--- WHAT TO PRODUCE ---
Whenever a line carries the word "Parepare", pull it out of the entries.

Items from a data source:

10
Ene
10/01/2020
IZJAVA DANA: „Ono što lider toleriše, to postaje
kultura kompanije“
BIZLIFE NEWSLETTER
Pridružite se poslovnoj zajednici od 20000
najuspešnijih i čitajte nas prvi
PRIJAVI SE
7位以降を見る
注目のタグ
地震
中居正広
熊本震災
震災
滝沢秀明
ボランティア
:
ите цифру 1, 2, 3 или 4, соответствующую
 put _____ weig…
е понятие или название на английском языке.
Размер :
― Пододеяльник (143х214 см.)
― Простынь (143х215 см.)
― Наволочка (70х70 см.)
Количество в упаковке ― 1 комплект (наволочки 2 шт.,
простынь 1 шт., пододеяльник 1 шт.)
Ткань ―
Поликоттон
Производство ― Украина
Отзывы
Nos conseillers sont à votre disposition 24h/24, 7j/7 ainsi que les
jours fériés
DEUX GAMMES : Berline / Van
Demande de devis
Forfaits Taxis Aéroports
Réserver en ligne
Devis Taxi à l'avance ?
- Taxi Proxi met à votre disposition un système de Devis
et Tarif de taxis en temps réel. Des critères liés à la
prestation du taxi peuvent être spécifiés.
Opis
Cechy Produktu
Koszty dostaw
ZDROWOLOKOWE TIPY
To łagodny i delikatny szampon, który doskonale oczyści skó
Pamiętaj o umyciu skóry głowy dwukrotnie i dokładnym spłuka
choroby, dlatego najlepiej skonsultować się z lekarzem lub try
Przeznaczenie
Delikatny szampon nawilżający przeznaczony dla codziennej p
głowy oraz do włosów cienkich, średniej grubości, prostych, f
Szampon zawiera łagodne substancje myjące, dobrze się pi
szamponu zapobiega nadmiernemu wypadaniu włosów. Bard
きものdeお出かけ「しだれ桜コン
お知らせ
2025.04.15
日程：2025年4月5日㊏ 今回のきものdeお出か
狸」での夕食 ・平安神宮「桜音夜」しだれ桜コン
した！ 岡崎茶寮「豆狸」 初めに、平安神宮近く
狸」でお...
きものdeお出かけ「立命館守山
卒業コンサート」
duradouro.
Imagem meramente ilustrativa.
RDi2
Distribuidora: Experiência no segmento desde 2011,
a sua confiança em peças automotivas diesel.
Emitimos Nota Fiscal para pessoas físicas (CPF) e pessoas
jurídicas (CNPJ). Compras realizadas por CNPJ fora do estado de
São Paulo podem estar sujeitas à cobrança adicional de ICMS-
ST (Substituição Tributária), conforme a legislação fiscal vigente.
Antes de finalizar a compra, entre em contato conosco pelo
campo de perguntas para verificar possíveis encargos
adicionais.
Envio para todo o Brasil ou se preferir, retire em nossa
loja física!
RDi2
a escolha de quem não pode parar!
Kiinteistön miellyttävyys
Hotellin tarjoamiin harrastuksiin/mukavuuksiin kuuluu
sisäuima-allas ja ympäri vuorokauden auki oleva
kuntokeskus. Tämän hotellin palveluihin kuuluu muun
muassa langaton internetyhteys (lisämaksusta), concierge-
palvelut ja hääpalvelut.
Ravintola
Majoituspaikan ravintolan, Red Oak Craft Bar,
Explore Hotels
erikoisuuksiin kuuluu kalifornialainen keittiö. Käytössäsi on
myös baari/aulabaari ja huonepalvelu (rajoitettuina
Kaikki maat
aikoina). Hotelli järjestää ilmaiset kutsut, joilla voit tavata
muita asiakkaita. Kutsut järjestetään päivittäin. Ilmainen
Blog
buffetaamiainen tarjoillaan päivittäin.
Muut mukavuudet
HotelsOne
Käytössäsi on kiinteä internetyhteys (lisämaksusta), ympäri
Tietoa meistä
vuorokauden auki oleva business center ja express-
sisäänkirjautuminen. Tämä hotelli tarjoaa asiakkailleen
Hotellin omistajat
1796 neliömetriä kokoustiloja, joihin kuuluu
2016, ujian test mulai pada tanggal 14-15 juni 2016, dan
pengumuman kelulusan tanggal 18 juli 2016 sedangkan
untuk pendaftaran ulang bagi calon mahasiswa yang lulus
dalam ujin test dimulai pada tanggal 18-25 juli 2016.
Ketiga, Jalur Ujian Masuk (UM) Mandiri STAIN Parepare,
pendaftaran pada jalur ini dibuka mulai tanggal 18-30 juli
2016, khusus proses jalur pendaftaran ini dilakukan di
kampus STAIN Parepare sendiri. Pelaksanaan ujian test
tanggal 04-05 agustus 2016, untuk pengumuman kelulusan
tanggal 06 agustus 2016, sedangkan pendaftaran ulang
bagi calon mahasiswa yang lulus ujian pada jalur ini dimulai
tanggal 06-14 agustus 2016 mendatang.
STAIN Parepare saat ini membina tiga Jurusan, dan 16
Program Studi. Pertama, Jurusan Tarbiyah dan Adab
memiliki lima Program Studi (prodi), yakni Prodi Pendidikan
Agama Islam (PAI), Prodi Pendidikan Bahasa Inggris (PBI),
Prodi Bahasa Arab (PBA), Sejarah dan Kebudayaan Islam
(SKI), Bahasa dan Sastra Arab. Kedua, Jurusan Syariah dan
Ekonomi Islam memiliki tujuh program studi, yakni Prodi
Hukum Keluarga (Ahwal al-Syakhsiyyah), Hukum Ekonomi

--- TASK RESULT ---
Ketiga, Jalur Ujian Masuk (UM) Mandiri STAIN Parepare,
kampus STAIN Parepare sendiri. Pelaksanaan ujian test
STAIN Parepare saat ini membina tiga Jurusan, dan 16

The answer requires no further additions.